One thing to be aware of, however, is balance transfer fees. Although they differ from card to card, there is usually a fee to transfer credit card balances. If the amount you’ll save in interest charges exceeds any fees you’ll be charged, a balance transfer makes sense. However, if the interest savings is negligible, you’re probably better off skipping this strategy.

DIY Debt Consolidation

Similar to transferring your credit card balance to another card with a lower rate, debt consolidation transfers all your high interest debt to a single loan with a lower interest rate. Debt consolidation also simplifies your finances by reducing the number of payments you have to make. Typically, debt consolidation is a service offered by third party lenders. But, you may be able to do your own debt consolidation.

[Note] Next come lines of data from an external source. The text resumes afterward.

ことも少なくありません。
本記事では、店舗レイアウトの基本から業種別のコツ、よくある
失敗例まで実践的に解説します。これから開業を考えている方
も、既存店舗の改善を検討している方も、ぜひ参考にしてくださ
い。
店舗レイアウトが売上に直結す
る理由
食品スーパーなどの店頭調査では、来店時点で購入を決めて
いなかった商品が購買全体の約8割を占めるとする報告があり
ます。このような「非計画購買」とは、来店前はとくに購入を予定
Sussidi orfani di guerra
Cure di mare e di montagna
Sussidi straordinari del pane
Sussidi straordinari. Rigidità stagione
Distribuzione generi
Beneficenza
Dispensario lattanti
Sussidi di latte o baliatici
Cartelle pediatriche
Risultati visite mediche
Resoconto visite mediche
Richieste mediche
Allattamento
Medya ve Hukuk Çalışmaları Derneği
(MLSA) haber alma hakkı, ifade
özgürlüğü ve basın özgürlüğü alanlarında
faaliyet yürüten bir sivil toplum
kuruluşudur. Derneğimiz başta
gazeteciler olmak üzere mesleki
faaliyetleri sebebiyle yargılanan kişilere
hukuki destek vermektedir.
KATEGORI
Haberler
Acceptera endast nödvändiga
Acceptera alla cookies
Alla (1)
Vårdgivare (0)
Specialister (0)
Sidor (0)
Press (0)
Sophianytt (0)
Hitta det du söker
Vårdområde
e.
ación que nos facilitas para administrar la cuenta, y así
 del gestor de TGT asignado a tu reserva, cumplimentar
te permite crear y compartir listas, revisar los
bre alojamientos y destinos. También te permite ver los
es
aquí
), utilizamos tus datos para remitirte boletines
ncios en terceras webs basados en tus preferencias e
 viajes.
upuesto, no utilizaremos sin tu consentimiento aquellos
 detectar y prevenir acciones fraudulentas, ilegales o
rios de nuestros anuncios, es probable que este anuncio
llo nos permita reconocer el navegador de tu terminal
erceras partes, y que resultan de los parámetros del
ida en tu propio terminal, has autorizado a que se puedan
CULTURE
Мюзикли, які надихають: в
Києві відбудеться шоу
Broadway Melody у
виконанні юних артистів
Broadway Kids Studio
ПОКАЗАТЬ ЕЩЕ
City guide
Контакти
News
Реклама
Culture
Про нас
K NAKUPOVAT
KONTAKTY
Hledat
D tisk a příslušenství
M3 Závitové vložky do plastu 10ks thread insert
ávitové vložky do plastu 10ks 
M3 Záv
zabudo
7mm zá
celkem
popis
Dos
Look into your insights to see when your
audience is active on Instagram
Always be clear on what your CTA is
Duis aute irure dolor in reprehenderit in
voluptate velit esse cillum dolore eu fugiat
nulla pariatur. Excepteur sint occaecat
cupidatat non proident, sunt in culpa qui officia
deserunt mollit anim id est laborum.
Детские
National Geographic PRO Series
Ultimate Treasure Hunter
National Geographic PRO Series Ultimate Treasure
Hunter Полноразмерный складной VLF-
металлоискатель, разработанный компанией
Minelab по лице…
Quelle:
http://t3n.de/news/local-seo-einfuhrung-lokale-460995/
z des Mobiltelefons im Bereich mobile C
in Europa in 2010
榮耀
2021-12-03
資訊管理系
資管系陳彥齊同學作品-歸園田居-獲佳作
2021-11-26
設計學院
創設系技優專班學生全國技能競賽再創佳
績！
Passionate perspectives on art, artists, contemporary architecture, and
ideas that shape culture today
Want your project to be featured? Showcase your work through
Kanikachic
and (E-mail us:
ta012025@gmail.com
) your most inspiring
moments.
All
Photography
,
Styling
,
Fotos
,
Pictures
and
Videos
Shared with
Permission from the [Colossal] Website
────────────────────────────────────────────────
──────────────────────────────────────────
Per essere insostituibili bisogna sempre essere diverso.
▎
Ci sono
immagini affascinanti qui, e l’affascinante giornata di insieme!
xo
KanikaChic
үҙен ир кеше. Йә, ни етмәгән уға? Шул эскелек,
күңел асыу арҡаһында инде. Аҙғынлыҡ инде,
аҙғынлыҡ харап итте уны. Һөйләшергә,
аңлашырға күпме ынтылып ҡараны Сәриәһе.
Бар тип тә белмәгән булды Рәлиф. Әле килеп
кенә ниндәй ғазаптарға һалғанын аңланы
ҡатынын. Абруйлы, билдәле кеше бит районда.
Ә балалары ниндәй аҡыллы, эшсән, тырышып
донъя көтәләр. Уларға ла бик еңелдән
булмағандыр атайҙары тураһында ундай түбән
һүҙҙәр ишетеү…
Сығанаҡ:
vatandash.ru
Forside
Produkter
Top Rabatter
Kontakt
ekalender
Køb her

Although not everyone will be able to do their own debt consolidation, if you own a home, you may qualify for a home equity loan. Because lenders use your home as collateral, they can offer you a loan at significantly lower interest rates than your credit card debt. By taking out a home loan and using the money to pay off your credit card balances, you eliminate your higher interest debt in exchange for a single payment on a low interest loan.

Buckle Down and Pay Down

Regardless of your success, you may still be left with some debt. Completely eliminating your credit card debt and other debt simply requires doing the hard work of steadily paying it down, month after month. To speed up this process, look for areas where you can spend less, so you can divert more of your income towards eliminating your debt.

As you find more money to put towards paying off your debt, you may decide to first focus on knocking out your smaller balances, also known as the snowball method, or you may want to plow all your extra payments towards your highest interest debt, known as the avalanche method. Figure out which one works best for you psychologically and stick with it. At the end of the day, the important thing is that you stay motivated to dig yourself out of your debt pile.